* [WORK TO COMPLETE] Below, find each line holding "eatalico" and state how many there are, using the number alone.

* [PROVIDED DATA]
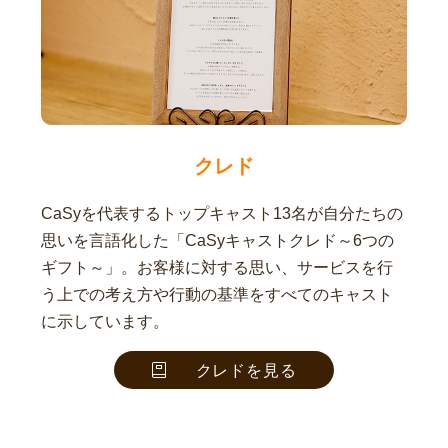
クレド
CaSyを代表するトップキャスト13名が自分たちの
思いを言語化した「CaSyキャストクレド～6つの
ギフト～」。お客様に対する思い、サービスを行
う上での考え方や行動の基準をすべてのキャスト
に示しています。
クレドを見る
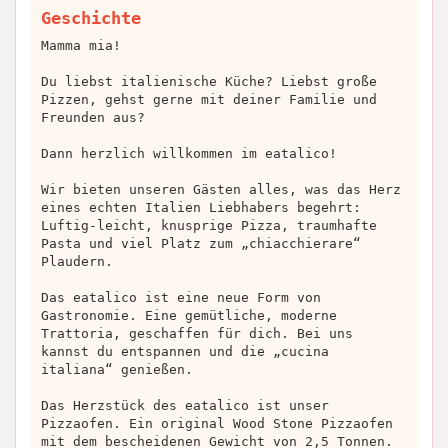
Geschichte
Mamma mia!
Du liebst italienische Küche? Liebst große
Pizzen, gehst gerne mit deiner Familie und
Freunden aus?
Dann herzlich willkommen im eatalico!
Wir bieten unseren Gästen alles, was das Herz
eines echten Italien Liebhabers begehrt:
Luftig-leicht, knusprige Pizza, traumhafte
Pasta und viel Platz zum „chiacchierare“
Plaudern.
Das eatalico ist eine neue Form von
Gastronomie. Eine gemütliche, moderne
Trattoria, geschaffen für dich. Bei uns
kannst du entspannen und die „cucina
italiana“ genießen.
Das Herzstück des eatalico ist unser
Pizzaofen. Ein original Wood Stone Pizzaofen
mit dem bescheidenen Gewicht von 2,5 Tonnen.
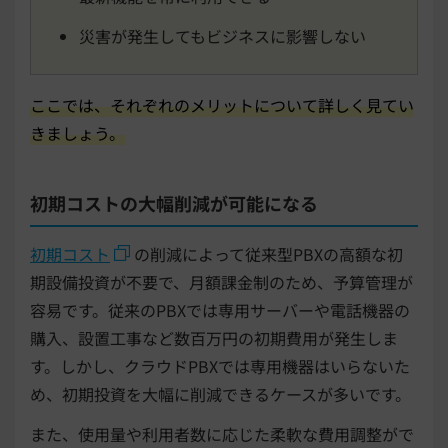
災害が発生してもビジネスに影響しない
ここでは、それぞれのメリットについて詳しく見てい
きましょう。
初期コストの大幅削減が可能になる
初期コスト
の削減によって従来型PBXの高額な初
期設備投資が不要で、月額課金制のため、予算管理が
容易です。従来のPBXでは専用サーバーや電話機器の
購入、設置工事など数百万円の初期費用が発生しま
す。しかし、クラウドPBXでは専用機器はいらないた
め、初期投資を大幅に削減できるケースが多いです。
また、使用量や利用者数に応じた柔軟な費用調整がで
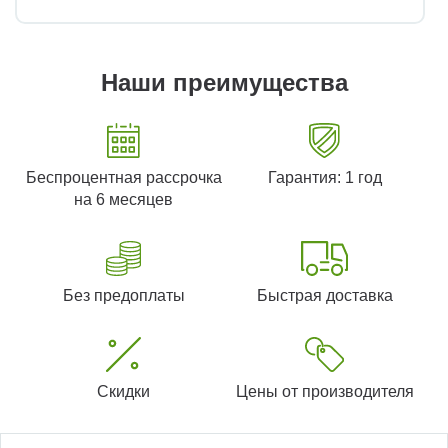
Наши преимущества
Беспроцентная рассрочка
Гарантия: 1 год
на 6 месяцев
Без предоплаты
Быстрая доставка
Скидки
Цены от производителя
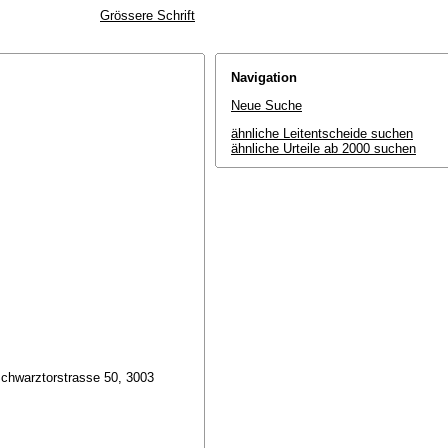
Grössere Schrift
Navigation
Neue Suche
ähnliche Leitentscheide suchen
ähnliche Urteile ab 2000 suchen
Schwarztorstrasse 50, 3003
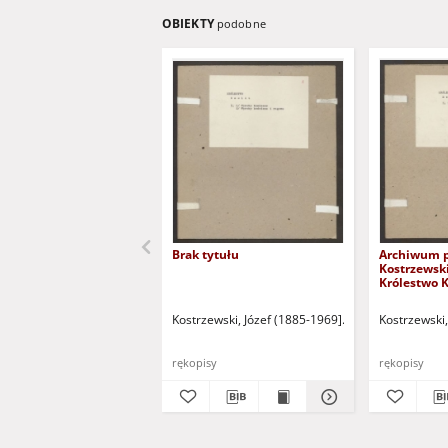
OBIEKTY
podobne
Brak tytułu
Archiwum pr
Kostrzewski
Królestwo 
Kostrzewski, Józef (1885-1969]
Archiwum prof. J
Kostrzewski,
rękopisy
rękopisy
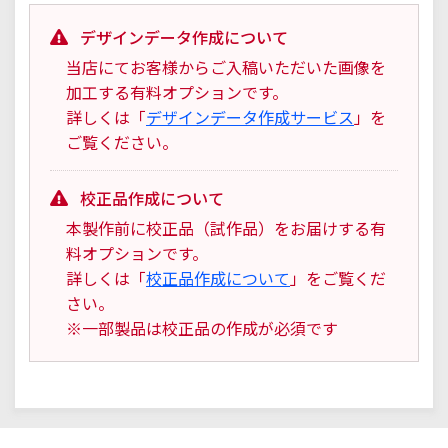
デザインデータ作成について
当店にてお客様からご入稿いただいた画像を
加工する有料オプションです。
詳しくは「
デザインデータ作成サービス
」を
ご覧ください。
校正品作成について
本製作前に校正品（試作品）をお届けする有
料オプションです。
詳しくは「
校正品作成について
」をご覧くだ
さい。
※一部製品は校正品の作成が必須です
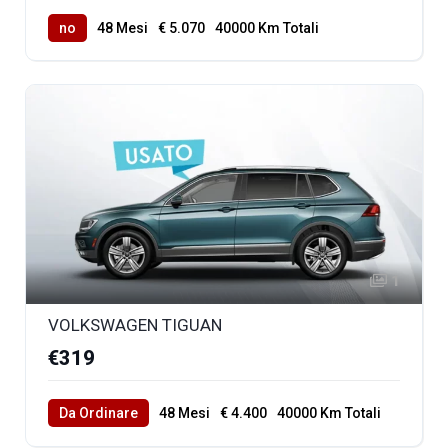
no
48 Mesi
€ 5.070
40000 Km Totali
1
VOLKSWAGEN TIGUAN
€319
Da Ordinare
48 Mesi
€ 4.400
40000 Km Totali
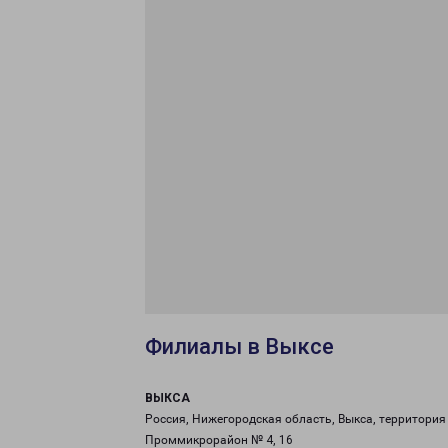
Филиалы в Выксе
ВЫКСА
Россия, Нижегородская область, Выкса, территория
Проммикрорайон № 4, 16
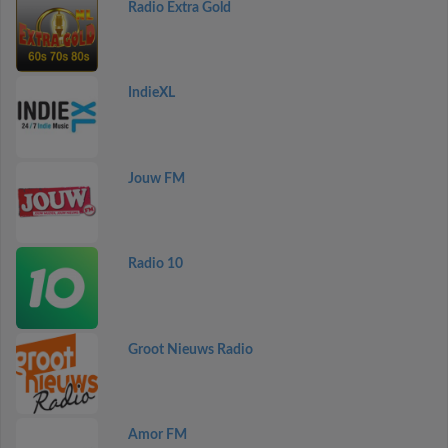
Radio Extra Gold
IndieXL
Jouw FM
Radio 10
Groot Nieuws Radio
Amor FM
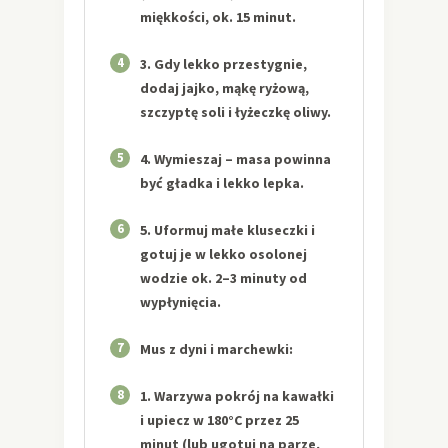
miękkości, ok. 15 minut.
4
3. Gdy lekko przestygnie,
dodaj jajko, mąkę ryżową,
szczyptę soli i łyżeczkę oliwy.
5
4. Wymieszaj – masa powinna
być gładka i lekko lepka.
6
5. Uformuj małe kluseczki i
gotuj je w lekko osolonej
wodzie ok. 2–3 minuty od
wypłynięcia.
7
Mus z dyni i marchewki:
8
1. Warzywa pokrój na kawałki
i upiecz w 180°C przez 25
minut (lub ugotuj na parze,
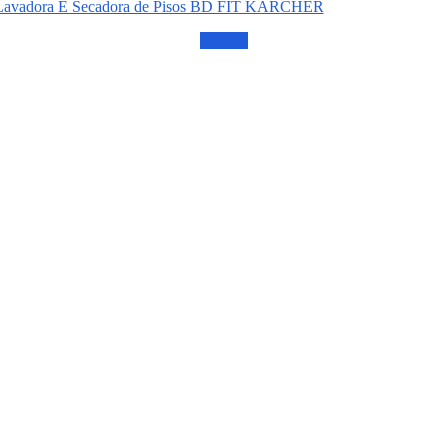
Lavadora E Secadora de Pisos BD FIT KÄRCHER
Confira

* [SOLUTION FOR THIS TASK] 3